YOUR ASSIGNMENT: When a line below contains the word "روشن", copy that line.

EXTRACTED ENTRIES:
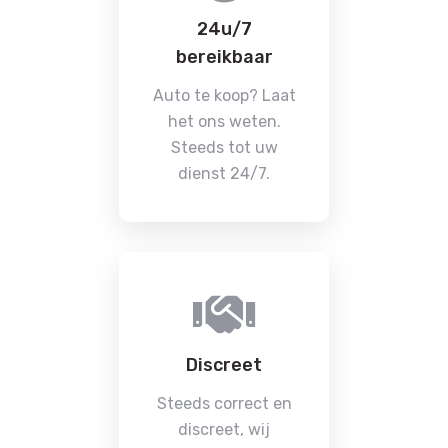
24u/7
bereikbaar
Auto te koop? Laat
het ons weten.
Steeds tot uw
dienst 24/7.
Discreet
Steeds correct en
discreet, wij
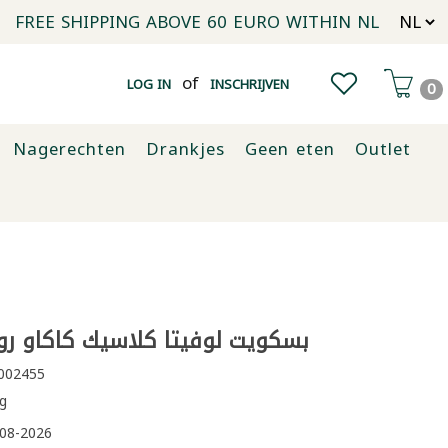
FREE SHIPPING ABOVE 60 EURO WITHIN NL
of
LOG IN
INSCHRIJVEN
0
Nagerechten
Drankjes
Geen eten
Outlet
بسكويت لوفيتا كلاسيك كاكاو روشن 0
002455
g
08-2026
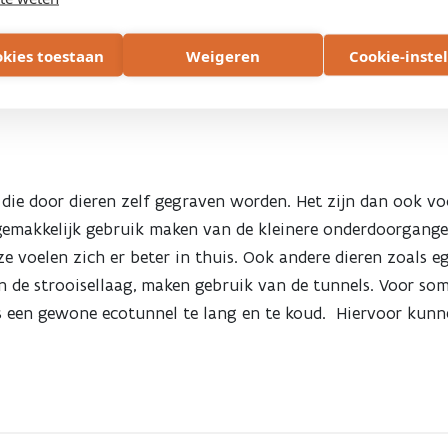
d ‘lokstruweel’ voorzien. Dat is een begroeiing met stru
vrij blijven. Ook stronkenwallen in de richting van de t
okies toestaan
Weigeren
Cookie-inste
ding naar ontsnipperingsmaatregelen vind je
hier
.
 die door dieren zelf gegraven worden. Het zijn dan ook vo
 gemakkelijk gebruik maken van de kleinere onderdoorgangen
e voelen zich er beter in thuis. Ook andere dieren zoals ege
 de strooisellaag, maken gebruik van de tunnels. Voor som
 is een gewone ecotunnel te lang en te koud. Hiervoor ku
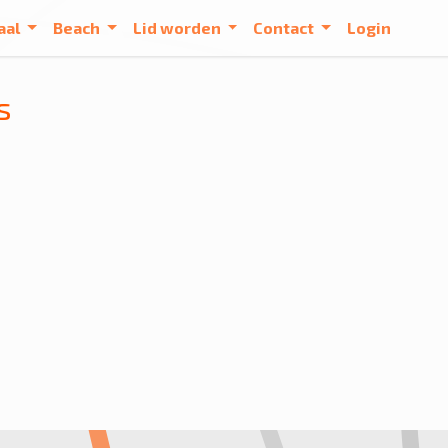
aal
Beach
Lid worden
Contact
Login
s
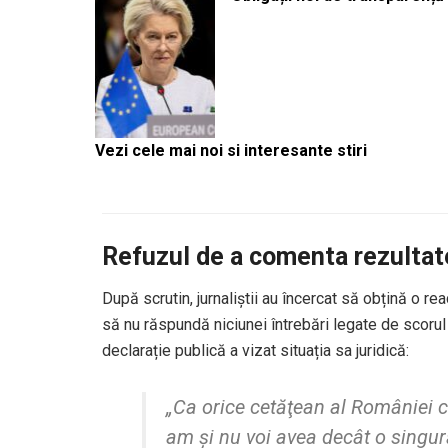
Vezi cele mai noi si interesante stiri
Refuzul de a comenta rezultat
După scrutin, jurnaliștii au încercat să obțină o re
să nu răspundă niciunei întrebări legate de scorul
declarație publică a vizat situația sa juridică:
„Ca orice cetăţean al României c
am şi nu voi avea decât o singu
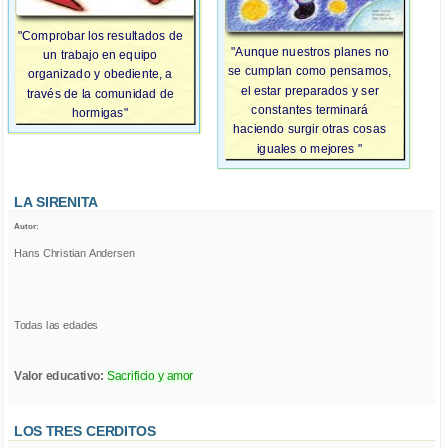
"Comprobar los resultados de
"Aunque nuestros planes no
un trabajo en equipo
se cumplan como pensamos,
organizado y obediente, a
el estar preparados y ser
través de la comunidad de
constantes terminará
hormigas"
haciendo surgir otras cosas
iguales o mejores "
LA SIRENITA
Autor:
Hans Christian Andersen
Todas las edades
Valor educativo:
Sacrificio y amor
LOS TRES CERDITOS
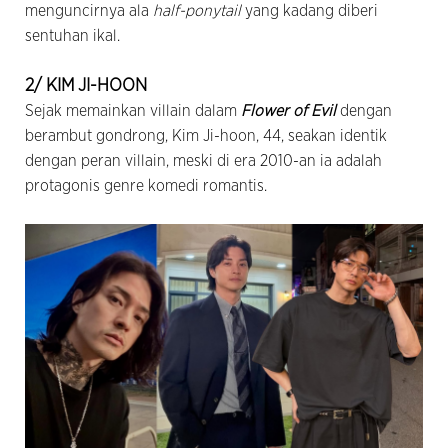
menguncirnya ala
half-ponytail
yang kadang diberi
sentuhan ikal.
2/ KIM JI-HOON
Sejak memainkan villain dalam
Flower of Evil
dengan
berambut gondrong, Kim Ji-hoon, 44, seakan identik
dengan peran villain, meski di era 2010-an ia adalah
protagonis genre komedi romantis.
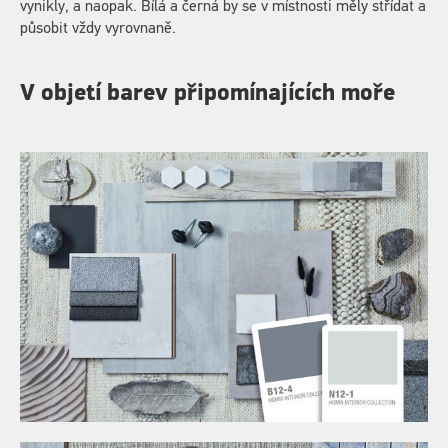
vynikly, a naopak. Bílá a černá by se v místnosti měly střídat a
působit vždy vyrovnaně.
V objetí barev připomínajících moře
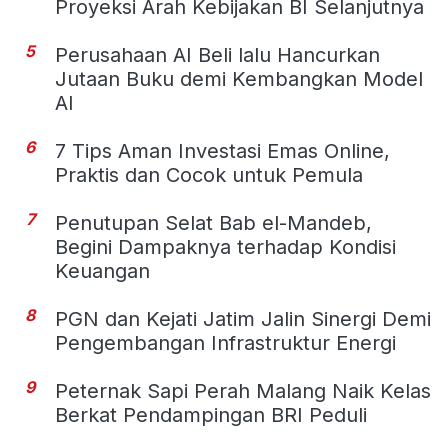
Proyeksi Arah Kebijakan BI Selanjutnya
5
Perusahaan AI Beli lalu Hancurkan
Jutaan Buku demi Kembangkan Model
AI
6
7 Tips Aman Investasi Emas Online,
Praktis dan Cocok untuk Pemula
7
Penutupan Selat Bab el-Mandeb,
Begini Dampaknya terhadap Kondisi
Keuangan
8
PGN dan Kejati Jatim Jalin Sinergi Demi
Pengembangan Infrastruktur Energi
9
Peternak Sapi Perah Malang Naik Kelas
Berkat Pendampingan BRI Peduli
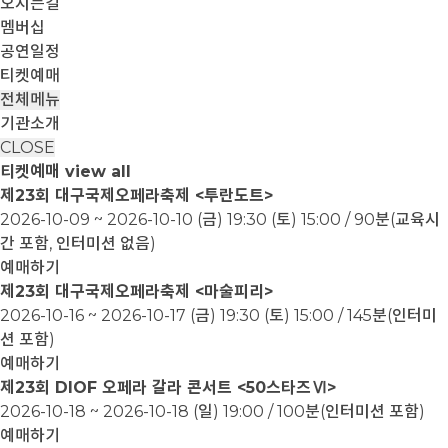
오시는길
멤버십
공연일정
티켓예매
전체메뉴
기관소개
CLOSE
티켓예매
view all
제23회 대구국제오페라축제 <투란도트>
2026-10-09 ~ 2026-10-10
(금) 19:30 (토) 15:00 / 90분(교육시
간 포함, 인터미션 없음)
예매하기
제23회 대구국제오페라축제 <마술피리>
2026-10-16 ~ 2026-10-17
(금) 19:30 (토) 15:00 / 145분(인터미
션 포함)
예매하기
제23회 DIOF 오페라 갈라 콘서트 <50스타즈Ⅵ>
2026-10-18 ~ 2026-10-18
(일) 19:00 / 100분(인터미션 포함)
예매하기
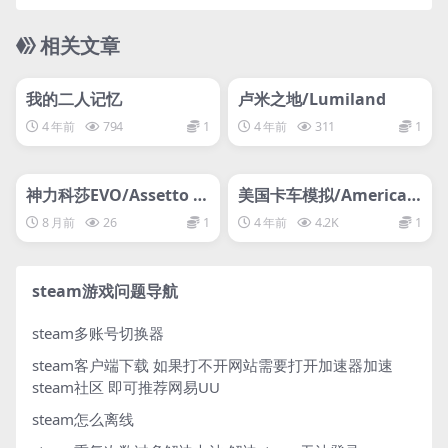
相关文章
管理发布
HOT
管理发布
HOT
支持网络联机
网盘下载游戏
我的二人记忆
卢米之地/Lumiland
4 年前
794
1
4 年前
311
1
管理发布
HOT
管理发布
HOT
网盘下载游戏
支持网络联机
神力科莎EVO/Assetto C
美国卡车模拟/American
orsa EVO
Truck Simulator/支持网
8 月前
26
1
4 年前
4.2K
1
络联机
steam游戏问题导航
steam多账号切换器
steam客户端下载
如果打不开网站需要打开加速器加速
steam社区 即可推荐网易UU
steam怎么离线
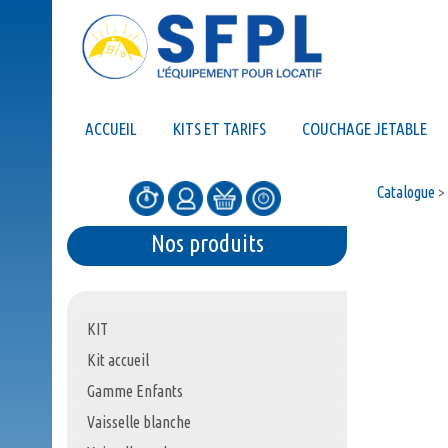
ACCUEIL
KITS ET TARIFS
COUCHAGE JETABLE
Catalogue
>
Nos produits
KIT
Kit accueil
Gamme Enfants
Vaisselle blanche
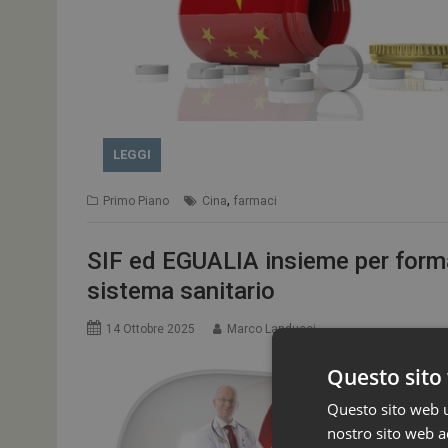
LEGGI
,
Primo Piano
Cina
farmaci
SIF ed EGUALIA insieme per forma
sistema sanitario
14 Ottobre 2025
Marco Landucci
Questo sito 
Questo sito web ut
nostro sito web ac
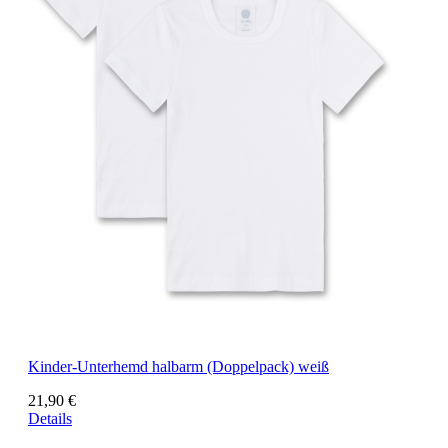
Kinder-Unterhemd halbarm (Doppelpack) weiß
21,90 €
Details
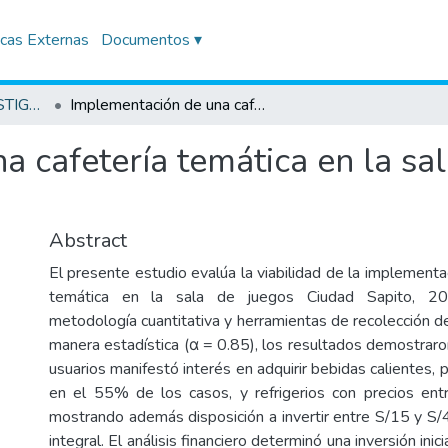
icas Externas
Documentos ▾
TRABAJOS DE INVESTIGACIÓN
Implementación de una cafetería temática en la sala de juegos Ciudad Sapito, 2023
 cafetería temática en la sa
Abstract
El presente estudio evalúa la viabilidad de la implementa
temática en la sala de juegos Ciudad Sapito, 202
metodología cuantitativa y herramientas de recolección d
manera estadística (α = 0.85), los resultados demostrar
usuarios manifestó interés en adquirir bebidas calientes,
en el 55% de los casos, y refrigerios con precios ent
mostrando además disposición a invertir entre S/15 y S/4
integral. El análisis financiero determinó una inversión in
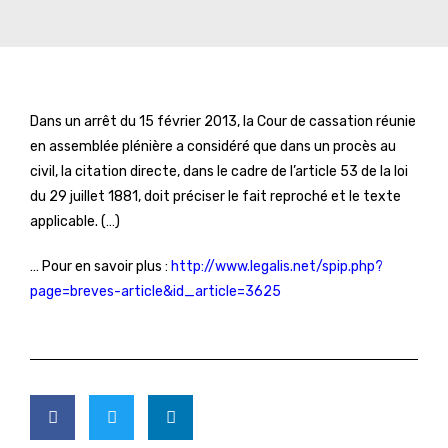
Dans un arrêt du 15 février 2013, la Cour de cassation réunie
en assemblée plénière a considéré que dans un procès au
civil, la citation directe, dans le cadre de l’article 53 de la loi
du 29 juillet 1881, doit préciser le fait reproché et le texte
applicable. (…)
… Pour en savoir plus :
http://www.legalis.net/spip.php?
page=breves-article&id_article=3625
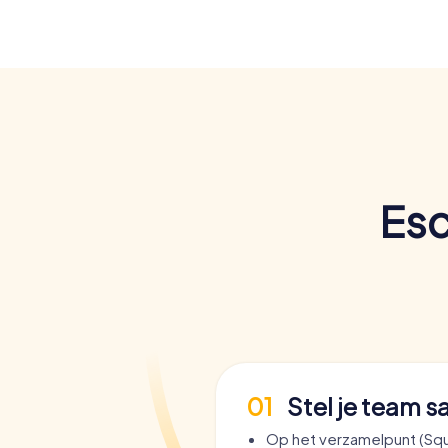
Esc
01
Stel je team 
Op het verzamelpunt (Sq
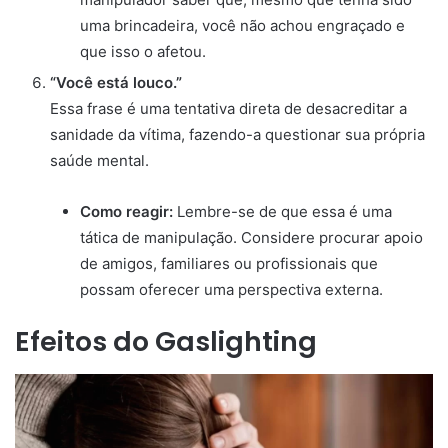
uma brincadeira, você não achou engraçado e
que isso o afetou.
“Você está louco.”
Essa frase é uma tentativa direta de desacreditar a
sanidade da vítima, fazendo-a questionar sua própria
saúde mental.
Como reagir:
Lembre-se de que essa é uma
tática de manipulação. Considere procurar apoio
de amigos, familiares ou profissionais que
possam oferecer uma perspectiva externa.
Efeitos do Gaslighting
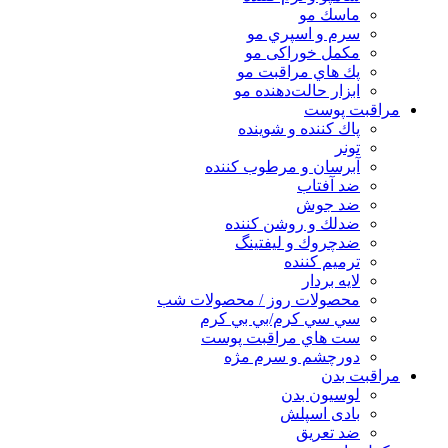
ماسك مو
سرم و اسپري مو
مكمل خوراكی مو
پك هاي مراقبت مو
ابزار حالت‌دهنده مو
مراقبت پوست
پاك كننده و شوينده
تونر
آبرسان و مرطوب كننده
ضد آفتاب
ضد جوش
ضدلك و روشن كننده
ضدچروك و ليفتينگ
ترميم كننده
لايه بردار
محصولات روز / محصولات شب
سي سي كرم/بي بي كرم
ست هاي مراقبت پوست
دورچشم و سرم مژه
مراقبت بدن
لوسیون بدن
بادی اسپلش
ضد تعریق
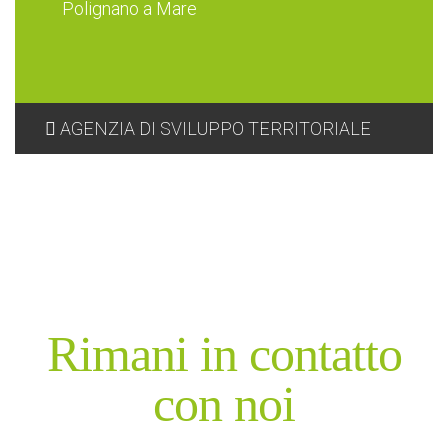
Polignano a Mare
AGENZIA DI SVILUPPO TERRITORIALE
Rimani in contatto
con noi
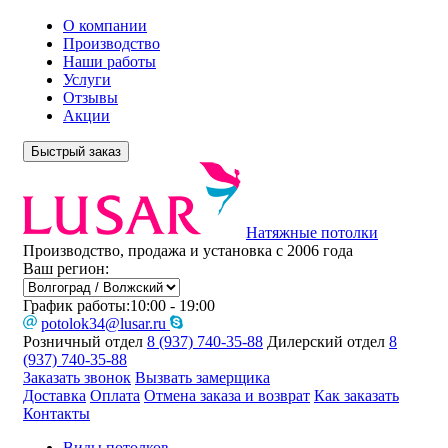
О компании
Производство
Наши работы
Услуги
Отзывы
Акции
Быстрый заказ
Натяжные потолки
Производство, продажа и установка с 2006 года
Ваш регион:
График работы:
10:00 - 19:00
potolok34@lusar.ru
Розничный отдел
8 (937) 740-35-88
Дилерский отдел
8
(937) 740-35-88
Заказать звонок
Вызвать замерщика
Доставка
Оплата
Отмена заказа и возврат
Как заказать
Контакты
Виды потолков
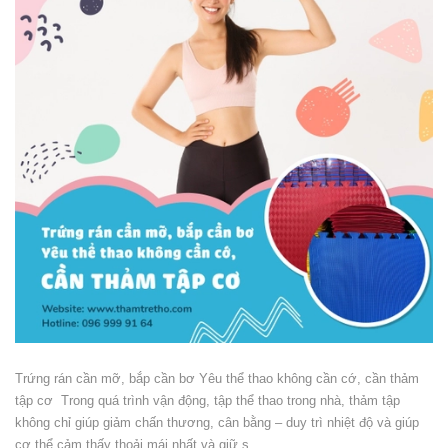
Trứng rán cần mỡ, bắp cần bơ Yêu thể thao không cần cớ, cần thảm
tập cơ Trong quá trình vận động, tập thể thao trong nhà, thảm tập
không chỉ giúp giảm chấn thương, cân bằng – duy trì nhiệt độ và giúp
cơ thể cảm thấy thoải mái nhất và giữ s...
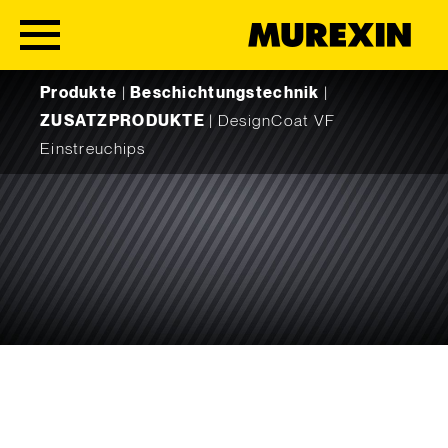
Skip to content
Produkte
|
Beschichtungstechnik
|
ZUSATZPRODUKTE
|
DesignCoat VF
Einstreuchips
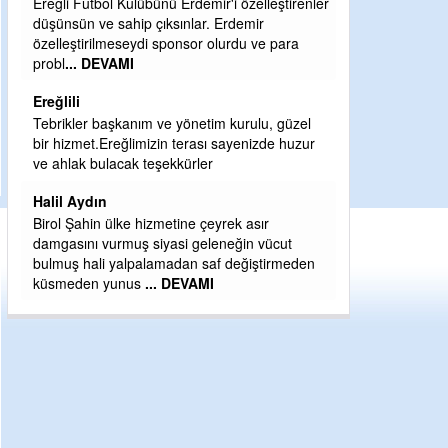
Ereğli Futbol Kulübünü Erdemir'i özelleştirenler
Şaban yavuz
düşünsün ve sahip çıksınlar. Erdemir
özelleştirilmeseydi sponsor olurdu ve para
Mekanı cennet ol
probl
... DEVAMI
Sabri Celil ihsan 
Ereğlili
Sebahattin özar
Tebrikler başkanım ve yönetim kurulu, güzel
Günaydın hayırlı 
bir hizmet.Ereğlimizin terası sayenizde huzur
H BakiYüksel
ve ahlak bulacak teşekkürler
Hak hukuk adalet
Halil Aydın
Birol Şahin ülke hizmetine çeyrek asır
damgasını vurmuş siyasi geleneğin vücut
bulmuş hali yalpalamadan saf değiştirmeden
küsmeden yunus
... DEVAMI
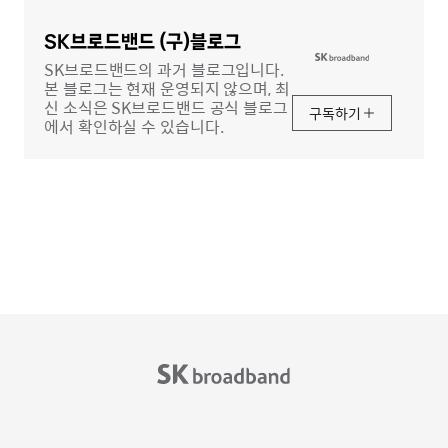
영
역
SK브로드밴드 (구)블로그
SK브로드밴드의 과거 블로그입니다.
본 블로그는 현재 운영되지 않으며, 최
신 소식은 SK브로드밴드 공식 블로그
구독하기
에서 확인하실 수 있습니다.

FINISHED TASK:
بسكويت لوفيتا كلاسيك كاكاو روشن 0
ضدلك و روشن كننده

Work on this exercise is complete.